Il trace maintenant le « T » de « chat » – concentré, sa langue collée au palais dans un effort soutenu, ses yeux plissés sur son ouvrage.
Une règle de bois s’abat sur sa main avec la vitesse de l’éclair : un coup, deux coups secs, « sur le travers ». Un cri aigu d’oisillon s’échappe de ses lèvres : il retire sa main, qu’il porte par réflexe au-devant de sa bouche, comme s’il venait de proférer une bêtise. La douleur éclate jusqu’au cœur, menaçant de s’échapper de son blazer trop ajusté. Comme chaque fois.
— Alcide Paquet, gronde la voix tel le tonnerre.
Une multitude de paires d’yeux se dirigent sur lui ; une bouffée de honte l’embrase des pieds jusqu’aux joues. Il plonge son regard embué dans celui de la maîtresse : un puits de ténèbres sans fond où il risque de se noyer. Alcide cligne des paupières à répétition pour endiguer les larmes, surnager.
Maîtresse Poitras soutient l’œillade et claque la langue de dépit. Une éternité dans les profondeurs des abysses.
— Quand allez-vous apprendre ? demande-t-elle de ce ton accusateur connu. Ce n’est pourtant pas si compliqué. Dieu m’en est témoin. Regardez donc vos camarades.
Elle balaie la salle de ses bras, d’un immense geste théâtral, pour appuyer ses dires, avant de reposer ses poings sur ses hanches.
Un lourd silence s’installe dans la gorge d’Alcide, puis enfle et gonfle pour emplir toute la pièce.
Réprimant un sanglot, il tend la main droite pour saisir son crayon et le fixe en tremblotant. Madame Poitras tourne les talons de ses bottines lacées serrées et s’éloigne, poursuivant son inspection. De nouvelles marques rouges apparaissent au dos de la main fautive d’Alcide, se ralliant à celles de la veille. Son père sera fâché. Encore. Sa vision se brouille à nouveau.
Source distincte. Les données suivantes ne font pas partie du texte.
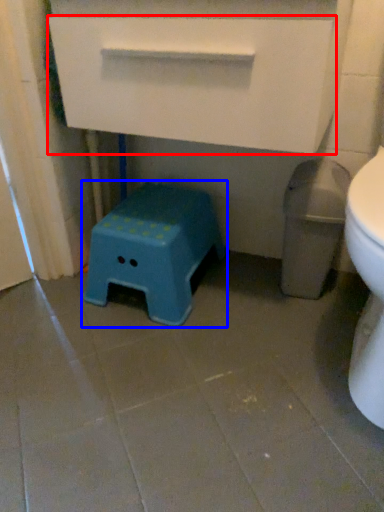 Question: Which of the following is the farthest to the observer, drawer (highlighted by a red box) or stool (highlighted by a blue box)?

Choices:
 (A) drawer
 (B) stool

Answer: (B) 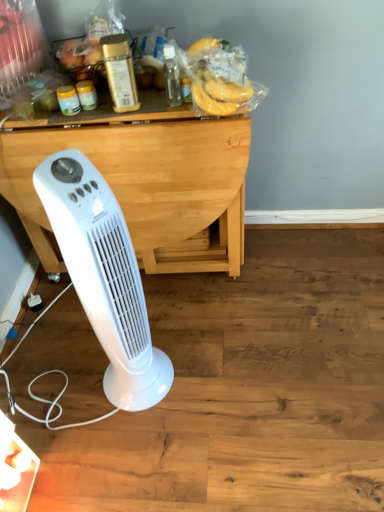 I want to click on vacant space behind white plastic tower fan at lower left, so click(x=160, y=324). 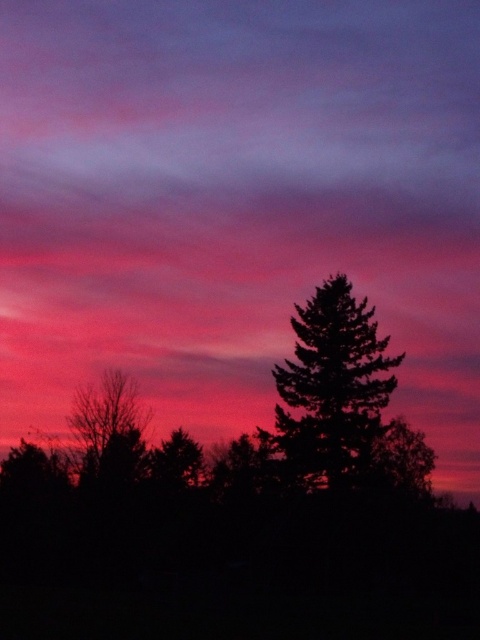 You are an artist sketching the sunset scene. You need to draw the silhouette evergreen tree at center and the bare branches at left. Which one should you draw first to maintain the correct spatial relationship?

You should draw the silhouette evergreen tree at center first because it is above the bare branches at left, so it needs to be placed higher in your sketch.

You are standing in the scene and want to take a photo of the silhouette evergreen tree at center. If your camera can focus on objects up to 150 feet away, will you be able to capture it clearly?

The silhouette evergreen tree at center is 140.17 feet away from the viewer. Since the camera can focus up to 150 feet, you can capture it clearly. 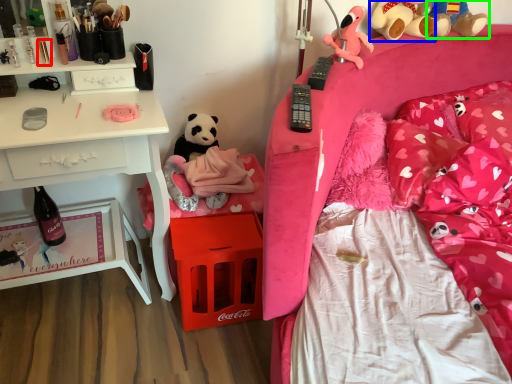 Question: Estimate the real-world distances between objects in this image. Which object is farther from toiletry (highlighted by a red box), teddy bear (highlighted by a blue box) or toy (highlighted by a green box)?

Choices:
 (A) teddy bear
 (B) toy

Answer: (B) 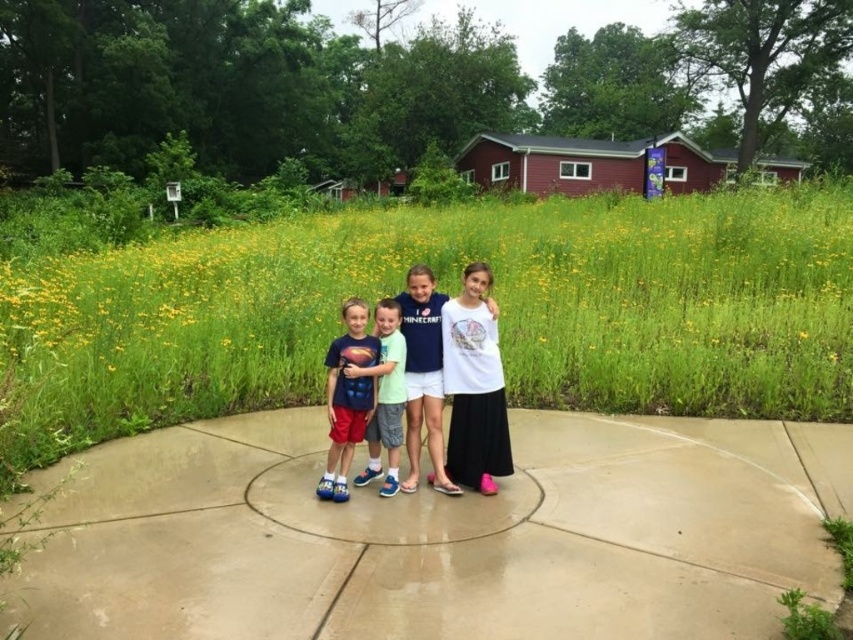 Can you confirm if white matte shirt at center is taller than light blue t-shirt at center?

Correct, white matte shirt at center is much taller as light blue t-shirt at center.

Which of these two, white matte shirt at center or light blue t-shirt at center, stands shorter?

light blue t-shirt at center

Identify the location of white matte shirt at center. Image resolution: width=853 pixels, height=640 pixels. (422, 376).

Is point (498, 420) positioned before point (343, 337)?

No, (498, 420) is further to viewer.

What do you see at coordinates (474, 385) in the screenshot? This screenshot has height=640, width=853. I see `white matte skirt at center` at bounding box center [474, 385].

At what (x,y) coordinates should I click in order to perform the action: click on white matte skirt at center. Please return your answer as a coordinate pair (x, y). The width and height of the screenshot is (853, 640). Looking at the image, I should click on (474, 385).

Between smooth concrete pavement at center and white matte skirt at center, which one has more height?

white matte skirt at center

Between smooth concrete pavement at center and white matte skirt at center, which one has less height?

smooth concrete pavement at center is shorter.

Between point (720, 436) and point (482, 348), which one is positioned in front?

Point (482, 348)

The width and height of the screenshot is (853, 640). What are the coordinates of `smooth concrete pavement at center` in the screenshot? It's located at (439, 536).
Laissant tomber son crayon, il frotte avec énergie la peau, grimaçant, espérant effacer la correction, mais cela ne fait qu’empirer sa blessure, de plus en plus vive, enflammée.
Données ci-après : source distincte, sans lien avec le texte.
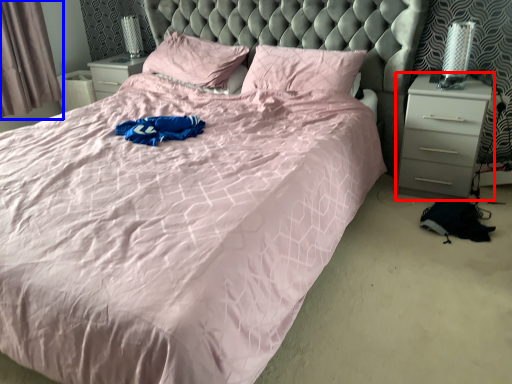 Question: Which object is closer to the camera taking this photo, nightstand (highlighted by a red box) or curtain (highlighted by a blue box)?

Choices:
 (A) nightstand
 (B) curtain

Answer: (A) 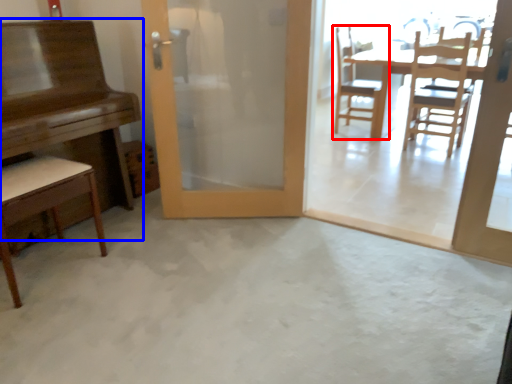 Question: Among these objects, which one is nearest to the camera, chair (highlighted by a red box) or table (highlighted by a blue box)?

Choices:
 (A) chair
 (B) table

Answer: (B) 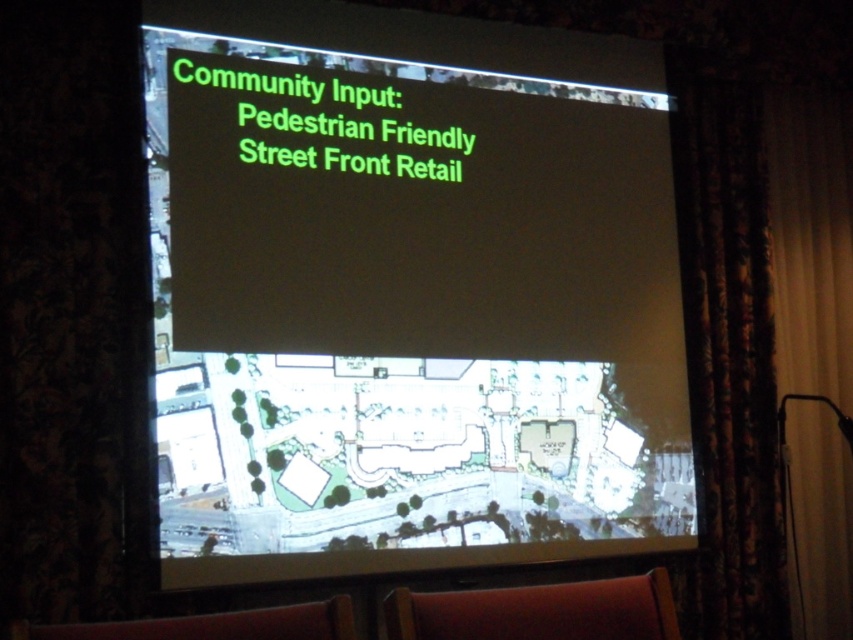 You are an urban planner attending a community meeting. You need to present a detailed plan on the white paper at center. Where should you place your hand to pick it up without obstructing the projected slide? Please provide coordinates in the format of x,y where x and y are between 0 and 1.

The white paper at center is located at point [409,292]. To pick it up without obstructing the projected slide, place your hand near the edges of the paper, such as at coordinates [409,292] plus or minus a small margin. Ensure your hand does not cover the main content area of the slide.

You are sitting in the red leather armchair at lower center and want to move to the brown leather armchair at lower center. Can you do so without climbing over any furniture?

The red leather armchair at lower center is below the brown leather armchair at lower center, so you would need to climb over or move around the furniture to reach it. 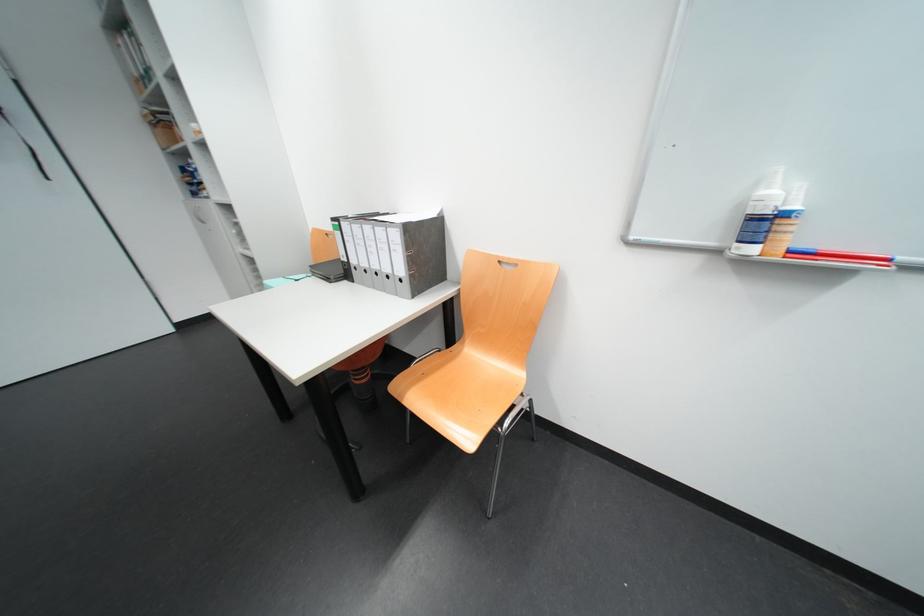 Which object does [850,257] point to?

It corresponds to the blue whiteboard marker in the image. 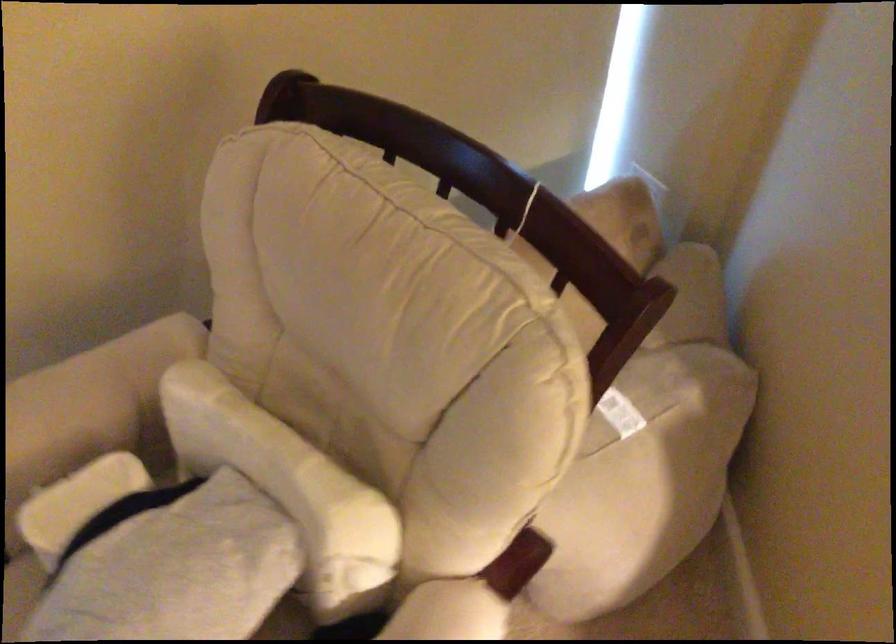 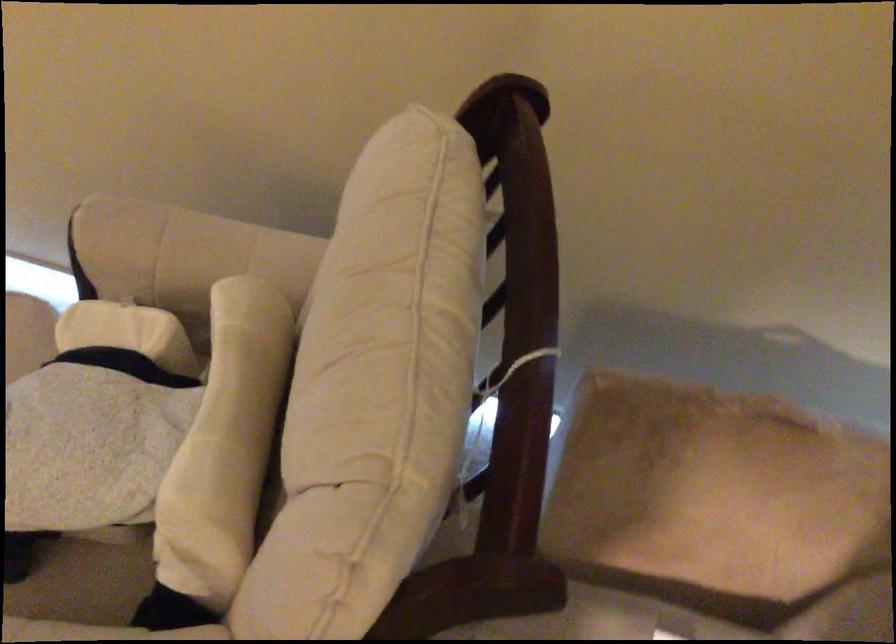 Question: Based on the continuous images, in which direction is the camera rotating? Reply with the corresponding letter.

Choices:
 (A) Left
 (B) Right
 (C) Up
 (D) Down

Answer: (A)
Alcide jette un œil du côté de la maîtresse supervisant ses petits soldats ; elle explique à Henri qu’il doit refaire son « A », approuve discrètement l’écriture d’Anne en hochant la tête… Alcide ne pleurera pas… Non. Il repousse et écrase cette envie au creux de son ventre, prend une grande inspiration. Puis, il parvient à distinguer les mots suivants au tableau, recommence à écrire, cette fois, avec la bonne main. La gauche est réservée au Diable : impure, elle appelle la souillure des péchés.
V. I. E.
C. I. E. L.
D. I. R. E.
…
Il serre les dents, se concentre pour expédier la besogne. Une fois l’ultime lettre du dernier mot maladroitement retranscrite, Alcide repousse quelques mèches couleur corbeau derrière ses oreilles ; il devra bientôt redemander à sa mère de lui couper les cheveux. Pour apaiser sa main lancinante, il décide de l’insérer sous sa cuisse, de s’asseoir dessus, la paume contre le bois de la chaise. Un truc qu’il a développé ces derniers mois. Ça aide. Pour un temps.
Alcide fixe le tableau et attend comme un sage garçon que tous terminent l’exercice. C’est long… Il évite de laisser ses yeux errer en direction de la maîtresse. Les lettres à la craie blanche deviennent floues sur le tableau noir. Alcide se perd dans ses pensées, et la classe disparaît bientôt pour laisser la place à son imagination de gamin de sept ans à la campagne, qui rêve de courses et de glissades dans la neige à la récréation. Pour peu, il balancerait ses pieds au bout de sa chaise. Mais il se tient tranquille, tel qu’on le lui a enseigné, et il songe surtout à fourrer sa main blessée dans les monticules blancs. Le froid saura calmer le feu.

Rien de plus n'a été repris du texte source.